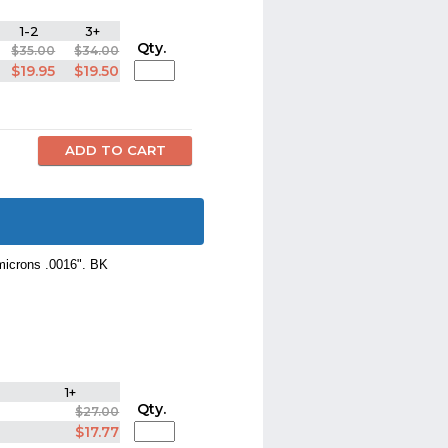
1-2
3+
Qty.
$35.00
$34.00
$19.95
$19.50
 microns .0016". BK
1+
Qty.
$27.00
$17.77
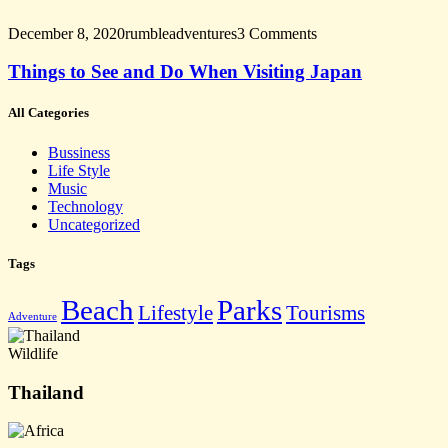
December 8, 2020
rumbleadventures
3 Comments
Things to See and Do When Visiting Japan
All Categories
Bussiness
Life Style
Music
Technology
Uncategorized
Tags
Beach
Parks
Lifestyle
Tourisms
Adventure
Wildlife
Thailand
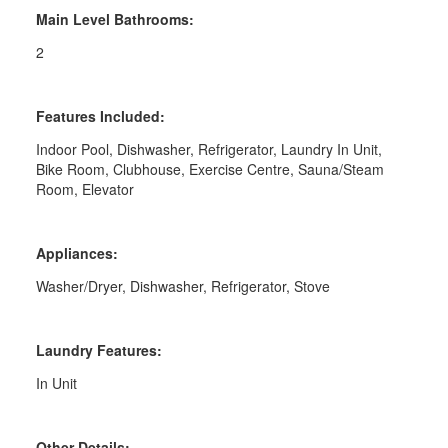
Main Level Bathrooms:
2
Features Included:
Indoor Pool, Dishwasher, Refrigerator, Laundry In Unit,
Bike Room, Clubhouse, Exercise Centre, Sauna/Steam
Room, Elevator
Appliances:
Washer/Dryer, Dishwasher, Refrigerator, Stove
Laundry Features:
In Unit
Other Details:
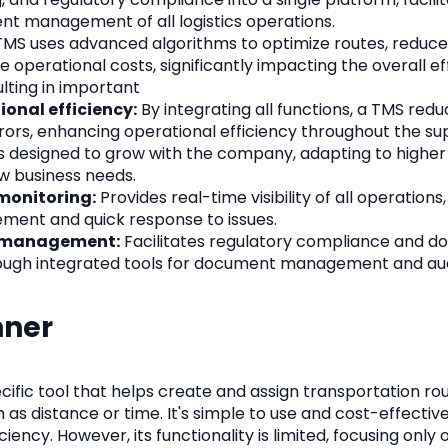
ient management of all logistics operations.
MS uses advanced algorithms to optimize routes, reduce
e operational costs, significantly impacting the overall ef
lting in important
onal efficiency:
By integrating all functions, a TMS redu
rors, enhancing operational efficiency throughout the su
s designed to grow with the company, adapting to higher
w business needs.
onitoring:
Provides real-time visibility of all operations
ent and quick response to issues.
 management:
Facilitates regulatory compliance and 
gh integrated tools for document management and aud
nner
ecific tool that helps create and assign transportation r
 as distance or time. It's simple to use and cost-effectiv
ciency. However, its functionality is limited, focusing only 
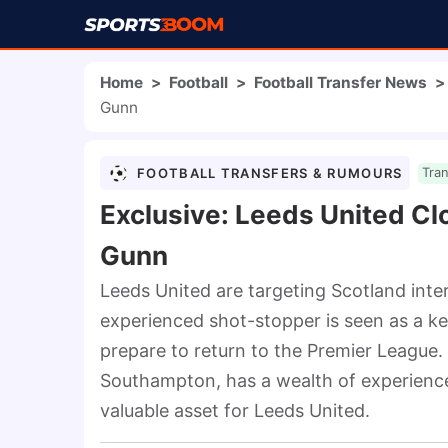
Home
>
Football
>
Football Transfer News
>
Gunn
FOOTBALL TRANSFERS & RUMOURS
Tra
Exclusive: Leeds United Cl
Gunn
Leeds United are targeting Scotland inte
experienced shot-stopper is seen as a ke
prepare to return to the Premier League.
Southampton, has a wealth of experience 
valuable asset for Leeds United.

===

# ABOUT THIS EXERCISE:
Leaving out any images, restate every record word for word.

# FINAL ANSWER:
1-2
3+
Qty.
$35.00
$34.00
$19.95
$19.50
 microns .0016". BK
1+
Qty.
$27.00
$17.77
December 8, 2020
rumbleadventures
3 Comments
Things to See and Do When Visiting Japan
All Categories
Bussiness
Life Style
Music
Technology
Uncategorized
Tags
Beach
Parks
Lifestyle
Tourisms
Adventure
Wildlife
Thailand
Main Level Bathrooms:
2
Features Included:
Indoor Pool, Dishwasher, Refrigerator, Laundry In Unit,
Bike Room, Clubhouse, Exercise Centre, Sauna/Steam
Room, Elevator
Appliances:
Washer/Dryer, Dishwasher, Refrigerator, Stove
Laundry Features:
In Unit
Other Details:
ient management of all logistics operations.
MS uses advanced algorithms to optimize routes, reduce
e operational costs, significantly impacting the overall ef
lting in important
onal efficiency:
By integrating all functions, a TMS redu
rors, enhancing operational efficiency throughout the su
s designed to grow with the company, adapting to higher
w business needs.
onitoring:
Provides real-time visibility of all operations
ent and quick response to issues.
 management:
Facilitates regulatory compliance and 
gh integrated tools for document management and aud
nner
ecific tool that helps create and assign transportation r
 as distance or time. It's simple to use and cost-effectiv
ciency. However, its functionality is limited, focusing only 
Home
>
Football
>
Football Transfer News
>
Gunn
FOOTBALL TRANSFERS & RUMOURS
Tra
Exclusive: Leeds United Cl
Gunn
Leeds United are targeting Scotland inte
experienced shot-stopper is seen as a ke
prepare to return to the Premier League.
Southampton, has a wealth of experience 
valuable asset for Leeds United.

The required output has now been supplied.